Ahora bien, ¿cuál es la relación de esto con la corrupción? Se explica fácilmente atendiendo a estos cuatro puntos:

  1. Los diputados están aforados y, bajo esta condición, solamente pueden ser juzgados por el Tribunal Supremo.
  2. Los miembros del Tribunal Supremo son designados por el CGPJ, pero éste es elegido por el Congreso y el Senado.
  3. Los miembros del Congreso y el Senado, como se ha visto antes, votarán lo que dicten sus partidos.
  4. Por consiguiente, los jefes de partido tendrán relación con los miembros del órgano que ha de juzgar a los diputados de su partido.

A raíz de estos elementos, entra en juego la realpolitik.

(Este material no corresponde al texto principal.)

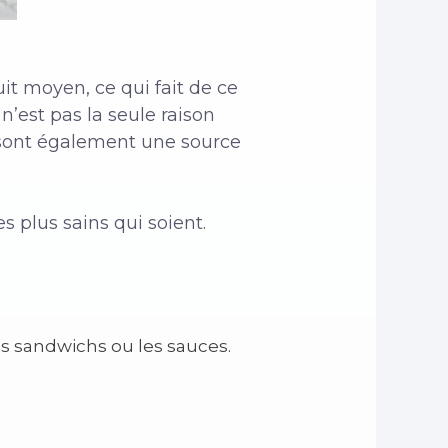
it moyen, ce qui fait de ce
n’est pas la seule raison
s sont également une source
s plus sains qui soient.
s sandwichs ou les sauces.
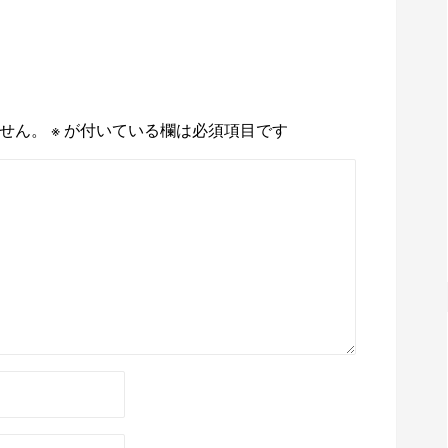
せん。
※
が付いている欄は必須項目です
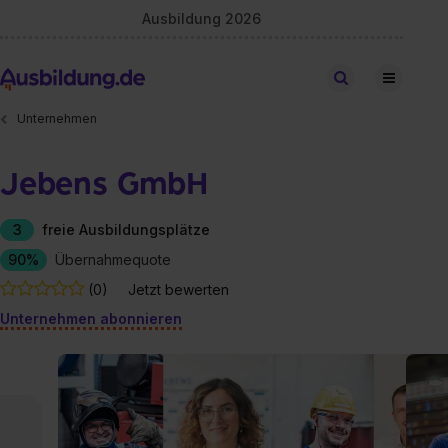
Ausbildung 2026
Stellen finden
Unternehmen
Jebens GmbH
3
freie Ausbildungsplätze
90%
Übernahmequote
(0)
Jetzt bewerten
Unternehmen abonnieren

Si un político aforado, aunque no sea diputado, está siendo investigado, puede serle interesante mantener una buena relación con la cúpula de su partido. De modo que, los partidos tienen influencia en el Parlamento, así como en los máximos órganos del poder judicial. Por esta razón, las luchas por el poder más desagradables y crudas tienen lugar en los partidos. En realidad, la secretaría general de un partido políticamente relevante, así como otros cargos importantes, tiene más poder que las personas que están votando en el Parlamento.

En consecuencia, dado que el verdadero centro de poder en España se encuentra en los partidos políticos, es coherente apodar a dicho sistema como «partitocracia». De esta manera, como cualquier otro régimen oligárquico, en el que el poder recae en una minoría, es previsible que ello conduzca a la corrupción. En cambio, frente a la misma los políticos, probablemente sabedores de esta carencia, orientan su legislación hacia el endurecimiento penal. Con todo, para que ese endurecimiento penal llegue a aplicarse debe haber primero una sentencia que permita aplicarlo. Además, tampoco es necesario recurrir al gran Cesare Beccaria, para concluir que este aspecto no disuade de la comisión de los delitos; lo que debe recordarse que en este caso, como en otros tantos, es que las medidas que se tomen a priori pueden ser las más eficaces.

En virtud de ello, el mejor remedio contra la corrupción es dejar de tener un sistema que espere que lleguen buenas personas al poder, y plantear otro que entienda que puedan llegar a gobernar personas no tan honradas y, aun así, obligarles con los instrumentos y cautelas precisas a que gobiernen con equidad. Al respecto, Spinoza, en su Tratado político, sentenció que «hay que organizar de tal forma el Estado, que todos, tanto los que gobiernan como los que son gobernados, quieran o no quieran, hagan lo que exige el bienestar común […] que nada de cuanto se refiere al bien común se confíe totalmente a la buena fe de nadie».